Friday 12 April 2013

Stripping the Diana/Original Mod 16



The Mod 16 is the small one above the BSA Mercury.

This is an old smooth bore junior air rifle, and it only shot a pellet two inches down the barrel when i first got it. Letting some synthetic oil soak into the large leather breach seal and piston seal and letting it soak for a day got it firing, inch groups at ten yards on average. Still not owning a chronograph i could still tell it was well short of its full power, so why not strip it and see what could or needed to be done to improve on this.

Checking out Chambers exploded chart and spares list i could see that a lot of parts were obsolete, but my bodging skills are improving nowadays. To take the stock off two flathead screws on the fore stock and one screw which held stock, trigger, and housing were removed. 

One of the two front stock screws

The rear screw is one long screw that screws into a circular bolt with a flathead driver fitting, the trick with this was to take an old flathead screwdriver and grind the middle out leaving two flatheads spaced far enough apart to grip the round bolt leaving the long screw to undo freely. Out came trigger, trigger spring that rests in a hole in the stock, and spring cylinder and barrel.
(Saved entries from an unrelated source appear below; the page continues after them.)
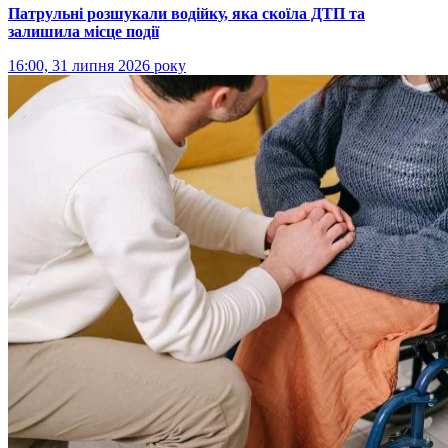
Патрульні розшукали водійку, яка скоїла ДТП та
залишила місце події
16:00, 31 липня 2026 року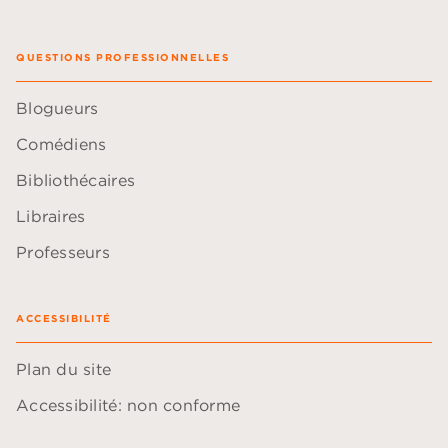
QUESTIONS PROFESSIONNELLES
Blogueurs
Comédiens
Bibliothécaires
Libraires
Professeurs
ACCESSIBILITÉ
Plan du site
Accessibilité: non conforme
The rear stock bolt/screw that holds a lot of stuff together.

I pulled the tight fitting metal end cap off and and the spring guide retaining pin fell out, as the metal spring guide had two tabs that twisted into small slots at the back of the spring cylinder. The spring was worn so pushing the back of a screwdriver into the end of spring guide and giving it a twist i slipped the tabs out and out came spring guide, spring, and piston.
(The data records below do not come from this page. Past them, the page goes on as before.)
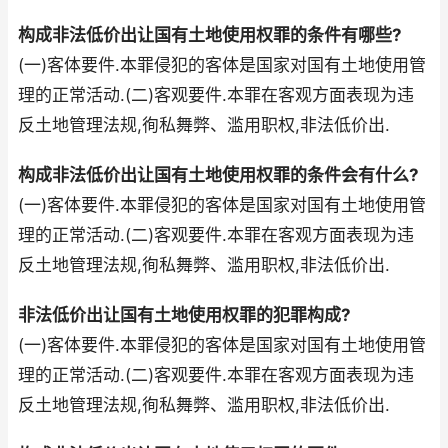
构成非法低价出让国有土地使用权罪的条件有哪些?
(一)客体要件.本罪侵犯的客体是国家对国有土地使用管
理的正常活动.(二)客观要件.本罪在客观方面表现为违
反土地管理法规,徇私舞弊、滥用职权,非法低价出.
构成非法低价出让国有土地使用权罪的条件会有什么?
(一)客体要件.本罪侵犯的客体是国家对国有土地使用管
理的正常活动.(二)客观要件.本罪在客观方面表现为违
反土地管理法规,徇私舞弊、滥用职权,非法低价出.
非法低价出让国有土地使用权罪的犯罪构成?
(一)客体要件.本罪侵犯的客体是国家对国有土地使用管
理的正常活动.(二)客观要件.本罪在客观方面表现为违
反土地管理法规,徇私舞弊、滥用职权,非法低价出.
Using a rod i  wrapped some wet and dry dipped in white spirits and thoroughly cleaned the inside of the cylinder, then removed all residue with kitchen towel. Using the same method i polished it with OOOO wire wool and cleaned it again with kitchen towel, then finally gave it a really good polish with Autosol metal polish making sure to clean it out a good four or five times. This method was repeated with the piston and the spring was given a good clean with white spirit and a kitchen towel and each end polished, i slightly roughened the leather piston seal with wet and dry and let some Abbey SM50 soak in for a few hours.

Adding some more Abbey SM50 to the side of the piston seal and Abbey LT2 grease to the last inch of the piston i carefully slipped it into the cylinder, two metal washers either side of small rubber sink washer lightly smeared in LT2 grease were placed in ahead of the spring also lightly coated in LT2 grease. Spring guide also greased was pushed back in with the back of a screw driver and the tabs locked into their slots, then the pin was replaced and the end cap tapped back on with a mallet.

It took a couple of attempts to line up stock, trigger and spring, and the cylinder body together and slip the screw through but it was no biggy, the rifle actually dents wood with Hobby's instead of slightly marking it now. 

See the trigger tension spring behind the trigger?

I can't really justify spending much money on the Mod 16 just yet, the price of a replacement spring for this rifle is the same as one for the BSA Mercury and that is a wicked air rifle. But it was fun doing it and its got a little more poke to it now, and hopefully should do better groupings at ten meters now its had a clean and relube.